Esto que llaman los periódicos el triángulo de oro, por referencia al que constituyen los edificios del Prado, Reina Sofía y Von Thyssen entre las glorietas de Neptuno y Atocha, suele estar poblado por admiradores, entendidos o simples curiosos del pincel de firma que se trasladan de un museo a otro por ambas aceras del paseo del Prado o forman cola para presenciar alguna exposición. Sin distinción de razas, lenguas e ideologías, estos transeúntes rinden homenaje a la belleza apresada en las dimensiones convencionales de los lienzos. Y a tanto llega el fanatismo de muchos que, cuando cierran las pinacotecas, prefieren no volver a casa o al hotel ni distraerse con otro espectáculo y pasar la noche junto a los muros que guardan las obras de arte o ante el portalón imponente de acceso, a fin de asegurarse el día siguiente la visita al codiciado interior.

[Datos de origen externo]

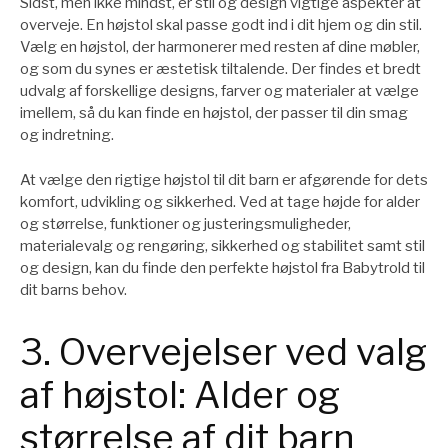
Sidst, men ikke mindst, er stil og design vigtige aspekter at
overveje. En højstol skal passe godt ind i dit hjem og din stil.
Vælg en højstol, der harmonerer med resten af dine møbler,
og som du synes er æstetisk tiltalende. Der findes et bredt
udvalg af forskellige designs, farver og materialer at vælge
imellem, så du kan finde en højstol, der passer til din smag
og indretning.
At vælge den rigtige højstol til dit barn er afgørende for dets
komfort, udvikling og sikkerhed. Ved at tage højde for alder
og størrelse, funktioner og justeringsmuligheder,
materialevalg og rengøring, sikkerhed og stabilitet samt stil
og design, kan du finde den perfekte højstol fra Babytrold til
dit barns behov.
3. Overvejelser ved valg
af højstol: Alder og
størrelse af dit barn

Los trasnochadores que circundan la plaza de Neptuno en su automóvil ven bultos de mantas y sacos en los alrededores de estos museos y no se detienen a averiguar quiénes los componen. Avezados a convivir con la miseria del planeta -pues ese contraste proporciona sentido a su riqueza-, entienden el arte como subasta o inversión y ni se les ocurre imaginar que en la alta madrugada, mientras ellos disparan su velocidad por el paseo de la Castellana, hay entre los que se abrigan con cartones unos abnegados que velan por las pinturas de Velázquez, Tiziano o Rubens. Y que esa devoción, tan profesional como la de una enfermera con su paciente, les lleva a cumplir un sueño muy querido: introducirse en estas galerías venerables -a esta hora desoladas, tenebrosas y sin celadores que les prohíban el paso- y ubicarse junto a sus obras predilectas.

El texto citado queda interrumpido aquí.